Christian foster carer struck off for allowing Muslim girl to convert

A Christian foster carer has been struck off because she allowed a Muslim child in her care to convert to Christianity. The girl, in her late teens, was interested in exploring Christianity before she was placed with the foster carer.

Although the girl’s social workers had appeared to have given a green light for her baptism, officials in the fostering department said her carer had failed in her duty to preserve the girl’s religion and should have used her influence to prevent the baptism from going ahead.

They said the girl should stay away from church for six months, and later struck the carer off the fostering register. The carer, who has over ten years experience looking after more than 80 children, is now challenging the local authority’s decision.

Her case is being backed by The Christian Institute’s legal defence fund. Neither the carer nor the girl can be named for legal reasons.
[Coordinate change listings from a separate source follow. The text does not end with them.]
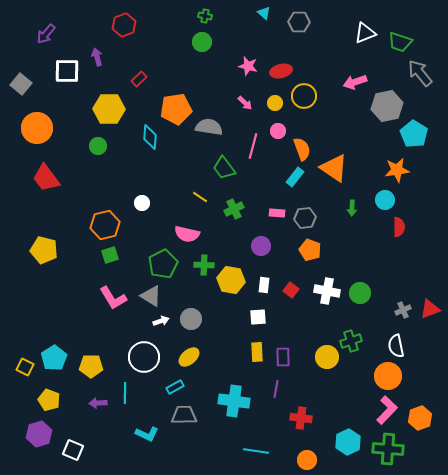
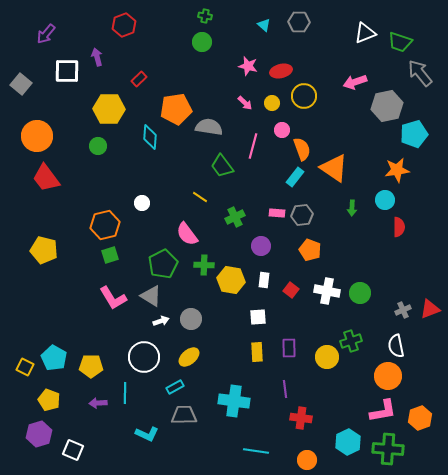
cyan triangle at (264, 13): moved 12 px down
yellow circle at (275, 103): moved 3 px left
orange circle at (37, 128): moved 8 px down
pink circle at (278, 131): moved 4 px right, 1 px up
cyan pentagon at (414, 134): rotated 24 degrees clockwise
green trapezoid at (224, 168): moved 2 px left, 2 px up
green cross at (234, 209): moved 1 px right, 8 px down
gray hexagon at (305, 218): moved 3 px left, 3 px up
pink semicircle at (187, 234): rotated 40 degrees clockwise
white rectangle at (264, 285): moved 5 px up
purple rectangle at (283, 357): moved 6 px right, 9 px up
cyan pentagon at (54, 358): rotated 10 degrees counterclockwise
purple line at (276, 389): moved 9 px right; rotated 18 degrees counterclockwise
pink L-shape at (387, 410): moved 4 px left, 1 px down; rotated 36 degrees clockwise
The carer is an Anglican who attends a local evangelical church. She said: “I did initially try to discourage her. I offered her alternatives. I offered to find places for her to practise her own religion. I offered to take her to friends or family. But she said to me from the word go, ‘I am interested [in church] and I want to come.’ She sort of burst in.”

The foster carer is devastated at being de-registered. She said: “This is my life. It is not just a job for me. It is a vocation. I love what I do. It is also my entire income. I am a single carer, so that is all I have to live on.”

The Christian Institute’s Mike Judge said: “All people should be free to change or modify their religious beliefs. That surely must be a core human right in any free society. I cannot imagine that an atheist foster carer would be struck off if a Christian child in her care stopped believing in God. This is the sort of double standard which Christians are facing in modern Britain.”